President Obama used the highest profile outlet possible – his second Inaugural address – to raise the issue of climate change and what the federal government can do to counteract it through regulating emissions of greenhouse gases, improving energy efficiency and related issues. The full speech can be seen here.

That puts an agency that was largely sidelined at the end of Obama’s first term directly in the public spotlight – and makes it a target for opponents of new far-reaching emissions regulations industry groups have said threaten reliability. The EPA is about to get a new chief as Lisa Jackson steps down, and the new agency head will be tasked with originating new regulations and with shepherding through proposed and finalized regulation that the Obama administration delayed in promulgating until after the election finished.

One of the most recent high-profile rules finalized by the Administration is the National Ambient Air Quality Standards for Particulate Matter (read more about the rule and its progress and impacts on Breaking Energy here).

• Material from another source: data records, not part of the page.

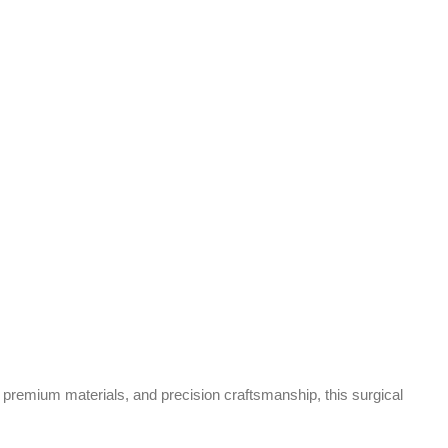
premium materials, and precision craftsmanship, this surgical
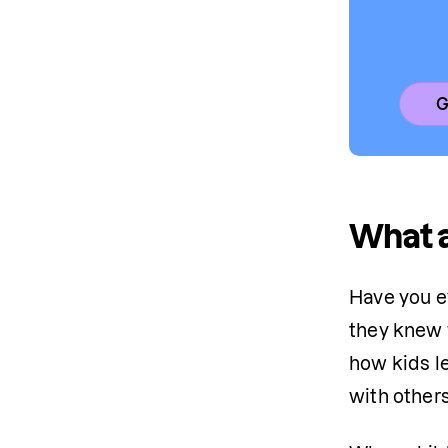
G
What a
Have you e
they knew w
how kids le
with others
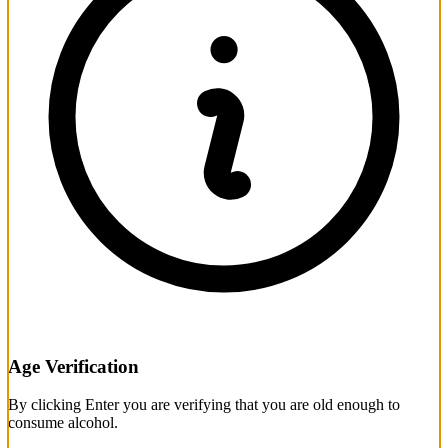
Age Verification
By clicking Enter you are verifying that you are old enough to
consume alcohol.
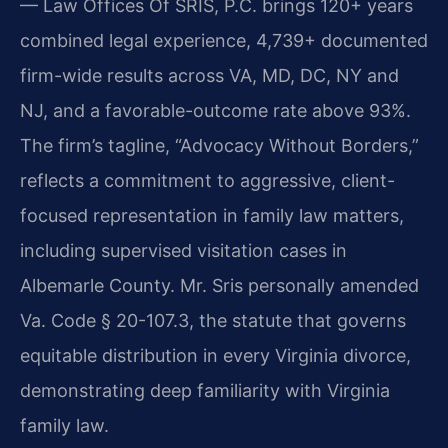
— Law Offices Of SRIS, P.C. brings 120+ years
combined legal experience, 4,739+ documented
firm-wide results across VA, MD, DC, NY and
NJ, and a favorable-outcome rate above 93%.
The firm’s tagline, “Advocacy Without Borders,”
reflects a commitment to aggressive, client-
focused representation in family law matters,
including supervised visitation cases in
Albemarle County. Mr. Sris personally amended
Va. Code § 20-107.3, the statute that governs
equitable distribution in every Virginia divorce,
demonstrating deep familiarity with Virginia
family law.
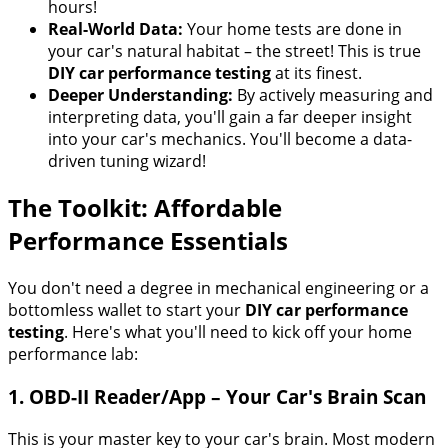
hours!
Real-World Data:
Your home tests are done in
your car's natural habitat – the street! This is true
DIY car performance testing
at its finest.
Deeper Understanding:
By actively measuring and
interpreting data, you'll gain a far deeper insight
into your car's mechanics. You'll become a data-
driven tuning wizard!
The Toolkit: Affordable
Performance Essentials
You don't need a degree in mechanical engineering or a
bottomless wallet to start your
DIY car performance
testing
. Here's what you'll need to kick off your home
performance lab:
1. OBD-II Reader/App – Your Car's Brain Scan
This is your master key to your car's brain. Most modern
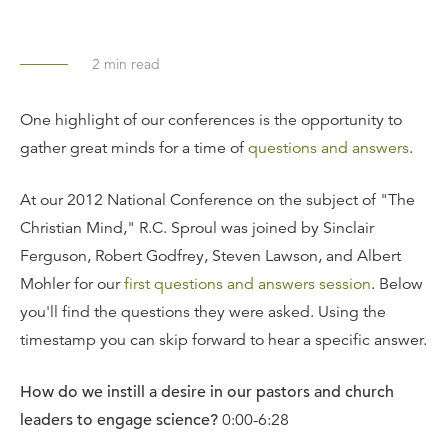
2
min read
One highlight of our conferences is the opportunity to
gather great minds for a time of
questions and answers
.
At our 2012 National Conference on the subject of "The
Christian Mind," R.C. Sproul was joined by Sinclair
Ferguson, Robert Godfrey, Steven Lawson, and Albert
Mohler for our
first questions and answers session
. Below
you'll find the questions they were asked. Using the
timestamp you can skip forward to hear a specific answer.
How do we instill a desire in our pastors and church
leaders to engage science?
0:00-6:28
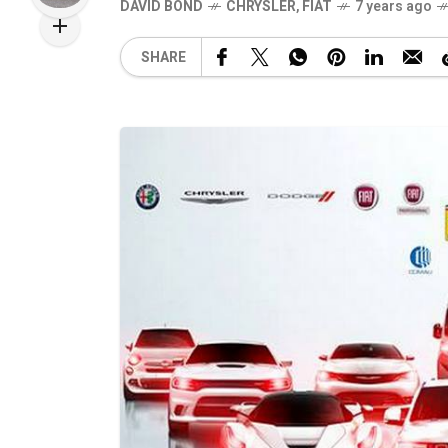
DAVID BOND
CHRYSLER
,
FIAT
7 years ago
SHARE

The Administration published the final rule in the Federal Register, originally a relatively manageable actual publication that has grown voluminous as the scale of the US federal government has grown. Navigating the Federal Register is a key skill for those hoping for insight to the next moves of the EPA and other federal agencies as they act on the new Obama climate change and energy efficiency agendas; download the first final rule in PDF form with this post and get accustomed to navigating the standard format because the next four years look to be busy ones for energy-oriented lobbyists, who will be closely watching the register for how policy is enacted.